69 Love Songs #10
by Oliver Rose
Photo: Father John Misty
Welcome back to week #10 of 69 Love-songs (we’re nearly halfway!) After the last episode’s 80s/90s guitar-rock-fest, I’ve got some more modern selections for you today. As usual, the week’s “songs about love” have been selected for their seamless segues (you’re most welcome). Shall we, then?

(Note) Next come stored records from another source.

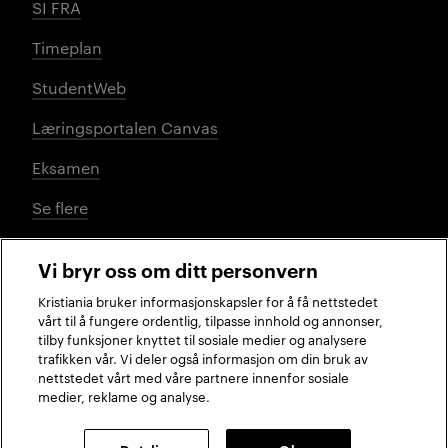
SI FRA
Timeplan
StudentWeb
Læringsportalen Canvas
Eksamen
Se flere
Vi bryr oss om ditt personvern
Sosiale medier
Kristiania bruker informasjonskapsler for å få nettstedet
vårt til å fungere ordentlig, tilpasse innhold og annonser,
tilby funksjoner knyttet til sosiale medier og analysere
trafikken vår. Vi deler også informasjon om din bruk av
Facebook
Instagram
LinkedIn
TikTok
nettstedet vårt med våre partnere innenfor sosiale
medier, reklame og analyse.
2026 © Kristiania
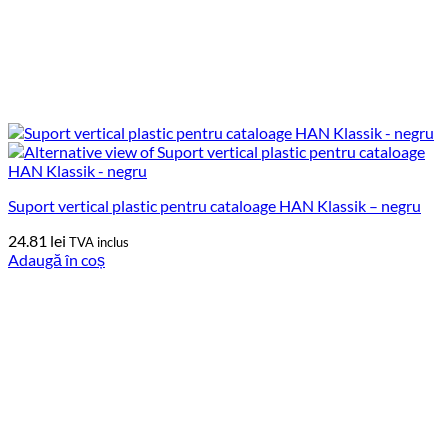
Suport vertical plastic pentru cataloage HAN Klassik – negru
24.81
lei
TVA inclus
Adaugă în coș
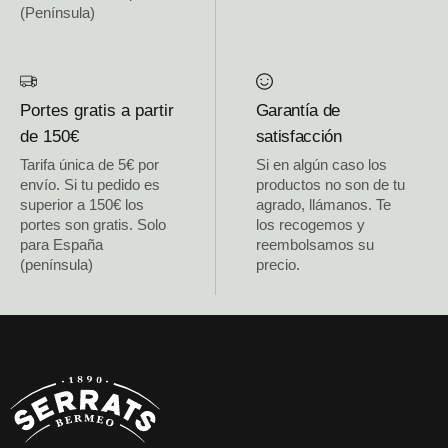
(Península)
Portes gratis a partir
Garantía de
de 150€
satisfacción
Tarifa única de 5€ por
Si en algún caso los
envío. Si tu pedido es
productos no son de tu
superior a 150€ los
agrado, llámanos. Te
portes son gratis. Solo
los recogemos y
para España
reembolsamos su
(península)
precio.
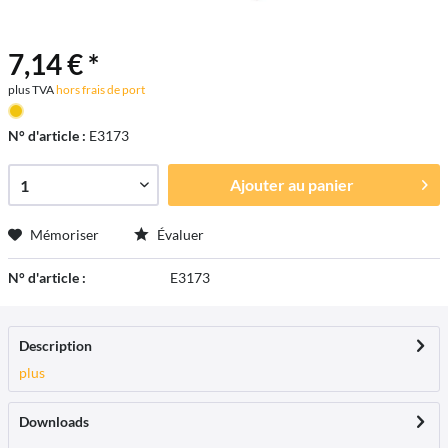
7,14 € *
plus TVA
hors frais de port
N° d'article :
E3173
Ajouter au
panier
Mémoriser
Évaluer
N° d'article :
E3173
Description
plus
Downloads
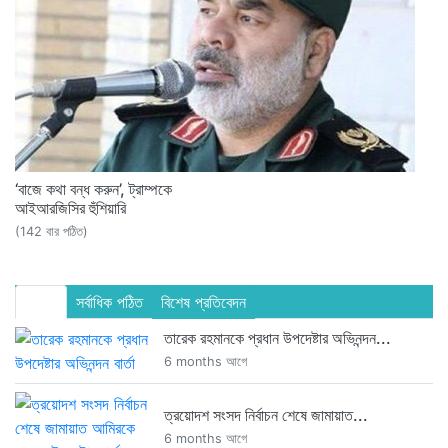
‘বাজে কথা বন্ধ করুন’, ট্রাম্পকে
আইআরজিসির হুঁশিয়ারি
(142 বার পঠিত)
সর্বশেষ
সর্বাধিক পঠিত
বিশেষ প্রতিবেদন
তারেক রহমানকে প্রধান উপদেষ্টার অভিনন্দন...
6 months আগে
ত্রয়োদশ সংসদ নির্বাচন শেষে জামায়াত...
6 months আগে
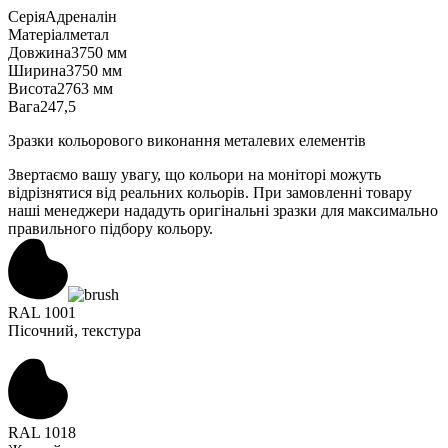
Серія
Адреналін
Матеріал
метал
Довжина
3750 мм
Ширина
3750 мм
Висота
2763 мм
Вага
247,5
Зразки кольорового виконання металевих елементів
Звертаємо вашу увагу, що кольори на моніторі можуть
відрізнятися від реальних кольорів. При замовленні товару
наші менеджери нададуть оригінальні зразки для максимально
правильного підбору кольору.
RAL 1001
Пісочний, текстура
RAL 1018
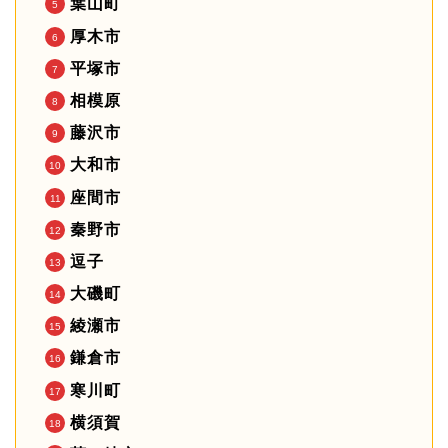
葉山町
厚木市
平塚市
相模原
藤沢市
大和市
座間市
秦野市
逗子
大磯町
綾瀬市
鎌倉市
寒川町
横須賀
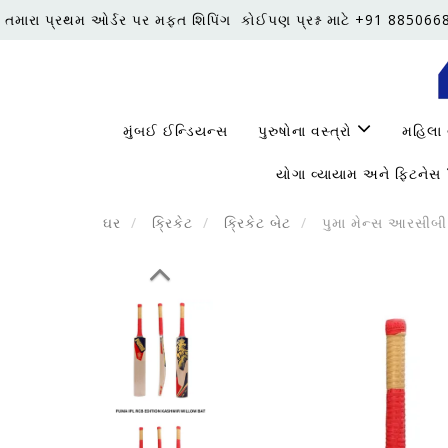
તમારા પ્રથમ ઓર્ડર પર મફત શિપિંગ
કોઈપણ પ્રશ્ન માટે +91 88506
મુંબઈ ઈન્ડિયન્સ
પુરુષોના વસ્ત્રો
મહિલા 
યોગા વ્યાયામ અને ફિટનેસ
ઘર
ક્રિકેટ
ક્રિકેટ બેટ
પુમા મેન્સ આરસીબી જ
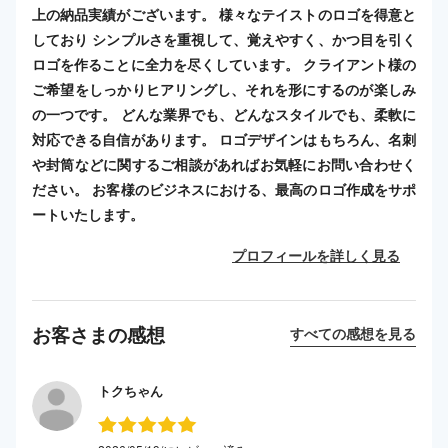
上の納品実績がございます。 様々なテイストのロゴを得意と
しており シンプルさを重視して、覚えやすく、かつ目を引く
ロゴを作ることに全力を尽くしています。 クライアント様の
ご希望をしっかりヒアリングし、それを形にするのが楽しみ
の一つです。 どんな業界でも、どんなスタイルでも、柔軟に
対応できる自信があります。 ロゴデザインはもちろん、名刺
や封筒などに関するご相談があればお気軽にお問い合わせく
ださい。 お客様のビジネスにおける、最高のロゴ作成をサポ
ートいたします。
プロフィールを詳しく見る
お客さまの感想
すべての感想を見る
トクちゃん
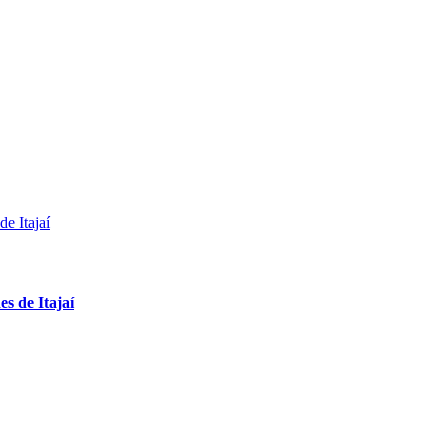
s de Itajaí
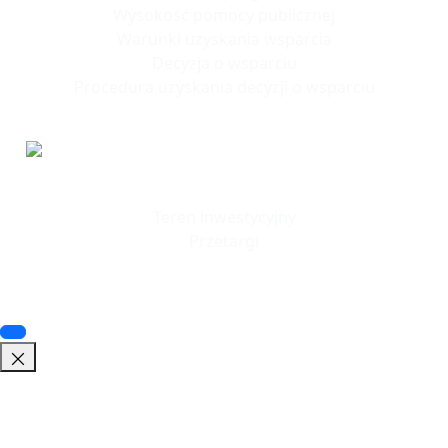
Wysokość pomocy publicznej
Warunki uzyskania wsparcia
Decyzja o wsparciu
Procedura uzyskania decyzji o wsparciu
Tereny
Inwestycyjne
Teren inwestycyjny
Przetargi
© 2023 SSSE. All rights reserved
© 2023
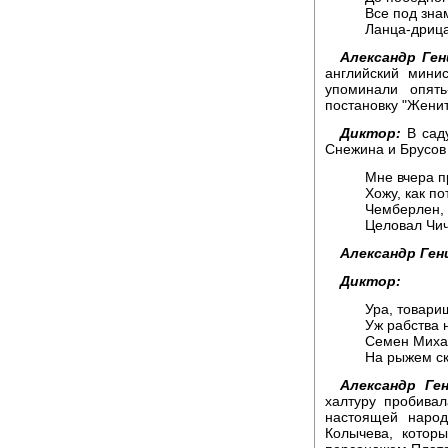
Все под зна
Ланца-дрица
Александр Ген
английский мини
упоминали опят
постановку "Женит
Диктор:
В саду
Снежина и Брусов
Мне вчера п
Хожу, как по
Чемберлен, 
Целовал Чи
Александр Ген
Диктор:
Ура, товари
Уж рабства 
Семен Миха
На рыжем ск
Александр Ген
халтуру пробива
настоящей народ
Колычева, котор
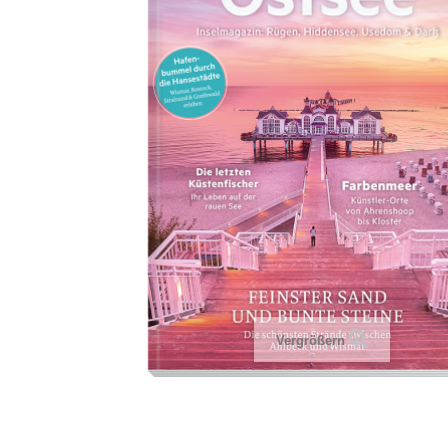
Vergrößern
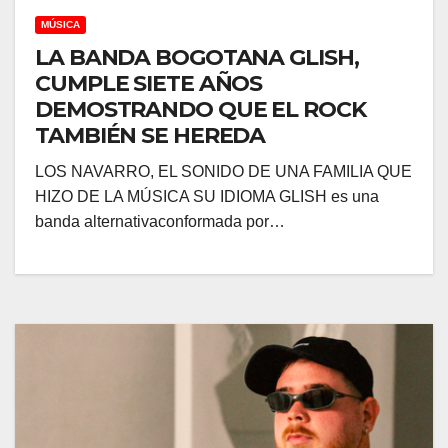
MÚSICA
LA BANDA BOGOTANA GLISH,
CUMPLE SIETE AÑOS
DEMOSTRANDO QUE EL ROCK
TAMBIÉN SE HEREDA
LOS NAVARRO, EL SONIDO DE UNA FAMILIA QUE
HIZO DE LA MÚSICA SU IDIOMA GLISH es una
banda alternativaconformada por…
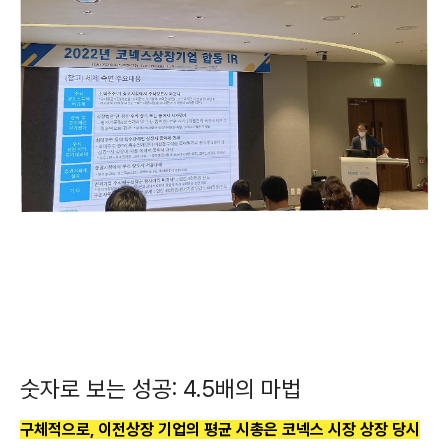
숫자로 보는 성공: 4.5배의 마법
구체적으로, 이전상장 기업의 평균 시총은 코넥스 시장 상장 당시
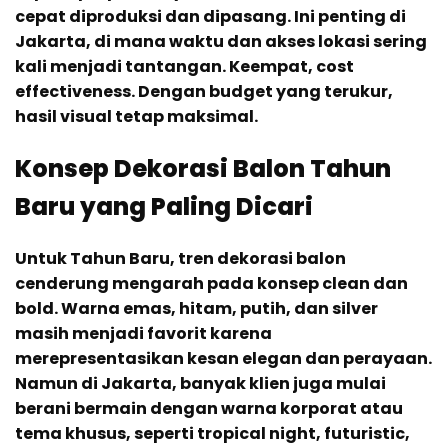
cepat diproduksi dan dipasang. Ini penting di
Jakarta, di mana waktu dan akses lokasi sering
kali menjadi tantangan. Keempat, cost
effectiveness. Dengan budget yang terukur,
hasil visual tetap maksimal.
Konsep Dekorasi Balon Tahun
Baru yang Paling Dicari
Untuk Tahun Baru, tren dekorasi balon
cenderung mengarah pada konsep clean dan
bold. Warna emas, hitam, putih, dan silver
masih menjadi favorit karena
merepresentasikan kesan elegan dan perayaan.
Namun di Jakarta, banyak klien juga mulai
berani bermain dengan warna korporat atau
tema khusus, seperti tropical night, futuristic,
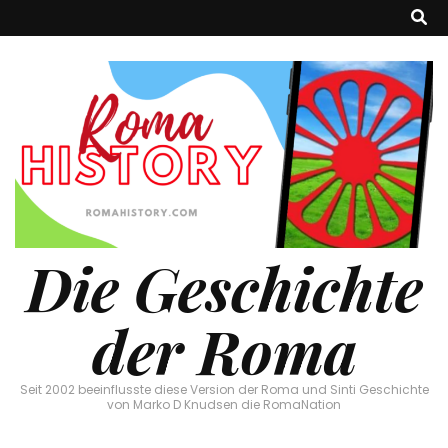
Die Geschichte
der Roma
Seit 2002 beeinflusste diese Version der Roma und Sinti Geschichte
von Marko D Knudsen die RomaNation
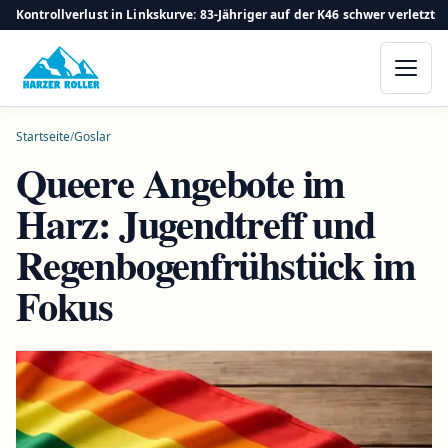
Kontrollverlust in Linkskurve: 83-Jähriger auf der K46 schwer verletzt
Startseite
/
Goslar
Queere Angebote im
Harz: Jugendtreff und
Regenbogenfrühstück im
Fokus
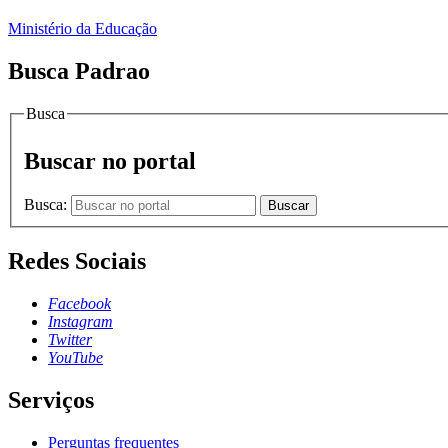
Ministério da Educação
Busca Padrao
Busca
Buscar no portal
Busca:
Buscar
Redes Sociais
Facebook
Instagram
Twitter
YouTube
Serviços
Perguntas frequentes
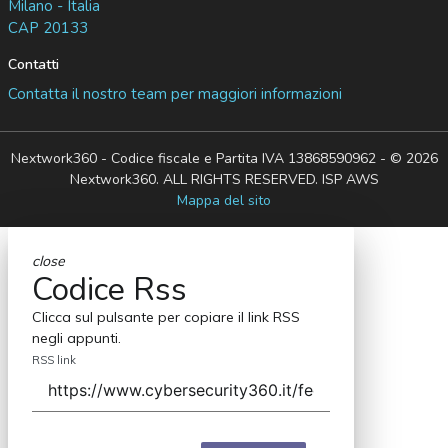
Milano - Italia
CAP 20133
Contatti
Contatta il nostro team per maggiori informazioni
Nextwork360 - Codice fiscale e Partita IVA 13868590962 - © 2026
Nextwork360. ALL RIGHTS RESERVED. ISP AWS
Mappa del sito
close
Codice Rss
Clicca sul pulsante per copiare il link RSS
negli appunti.
RSS link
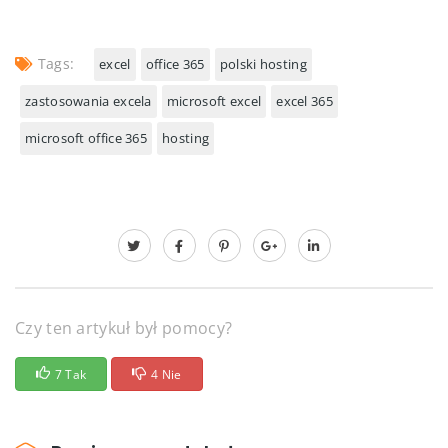
Tags:
excel
office 365
polski hosting
zastosowania excela
microsoft excel
excel 365
microsoft office 365
hosting
Czy ten artykuł był pomocy?
7 Tak
4 Nie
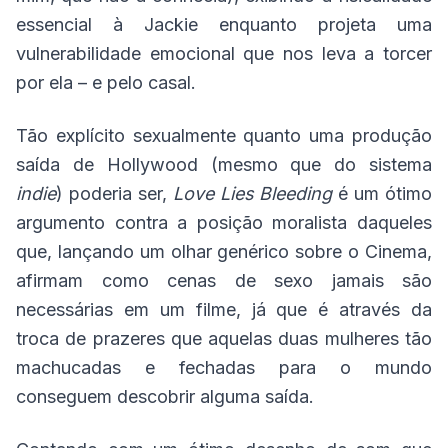
essencial à Jackie enquanto projeta uma
vulnerabilidade emocional que nos leva a torcer
por ela – e pelo casal.
Tão explícito sexualmente quanto uma produção
saída de Hollywood (mesmo que do sistema
indie
) poderia ser,
Love Lies Bleeding
é um ótimo
argumento contra a posição moralista daqueles
que, lançando um olhar genérico sobre o Cinema,
afirmam como cenas de sexo jamais são
necessárias em um filme, já que é através da
troca de prazeres que aquelas duas mulheres tão
machucadas e fechadas para o mundo
conseguem descobrir alguma saída.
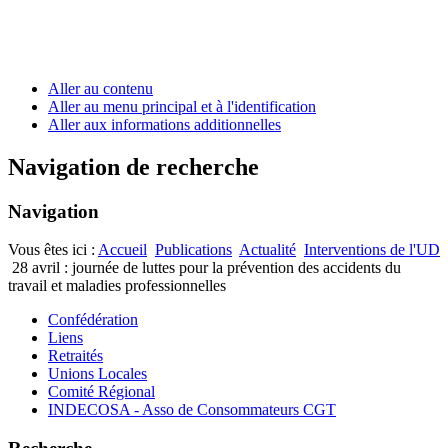
Aller au contenu
Aller au menu principal et à l'identification
Aller aux informations additionnelles
Navigation de recherche
Navigation
Vous êtes ici :
Accueil
Publications
Actualité
Interventions de l'UD
28 avril : journée de luttes pour la prévention des accidents du
travail et maladies professionnelles
Confédération
Liens
Retraités
Unions Locales
Comité Régional
INDECOSA - Asso de Consommateurs CGT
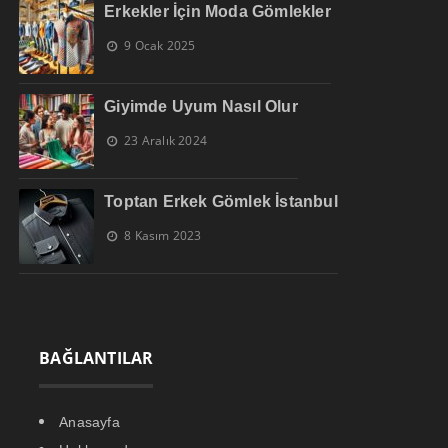
Erkekler İçin Moda Gömlekler
9 Ocak 2025
Giyimde Uyum Nasıl Olur
23 Aralık 2024
Toptan Erkek Gömlek İstanbul
8 Kasım 2023
BAĞLANTILAR
Anasayfa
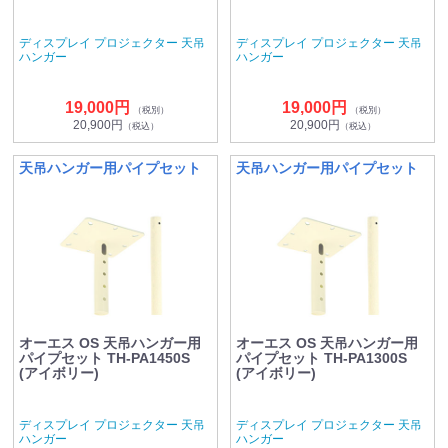
ディスプレイ プロジェクター 天吊
ディスプレイ プロジェクター 天吊
ハンガー
ハンガー
19,000円
19,000円
（税別）
（税別）
20,900円
20,900円
（税込）
（税込）
天吊ハンガー用パイプセット
天吊ハンガー用パイプセット
オーエス OS 天吊ハンガー用
オーエス OS 天吊ハンガー用
パイプセット TH-PA1450S
パイプセット TH-PA1300S
(アイボリー)
(アイボリー)
ディスプレイ プロジェクター 天吊
ディスプレイ プロジェクター 天吊
ハンガー
ハンガー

1. Some Things Cosmic – Angel Olsen
Angel Olsen is a rising star on the alternative country scene; her latest album, My Woman, was released to critical acclaim just last month and it’s a really rather beautiful thing. The roots of Olsen’s heart-wrenching (and yet strangely punk-rock) gentility can be traced back to her first album – specifically, this track; one she still plays live today. Some Things Cosmic is about as lo-fi as it gets: crackling production, muffled instruments and naturally, the genre’s near-sanctimonious handling of reverb. Underneath this soft chaos though, lie a gorgeous melody and a bewitching lyric. Alongside the butter-wouldn’t-melt acoustic arpeggios, Olsen’s broad birdsong oscillates arrestingly, delivering its damning message of imminent departure: “know that I am hanging on / to the things that you said”, she sadly intones. Compared with the energy of Burn Your Fire For No Witness, Olsen sounds almost unfinished here; scratchy and half-baked even. But then, isn’t that the charm of it? After all, this isn’t just a relatable poem about the end of love; it actually sounds as though it were intentionally left on a telephone answer machine for you to discover and perversely cherish, sobbing uncontrollably with every repeat listen. Unquestionably, the best performance of this track is the Pitchfork Festival recording from last year; Olsen’s vocal delivery is effortless and the audience are rightly transfixed. You can check it out here.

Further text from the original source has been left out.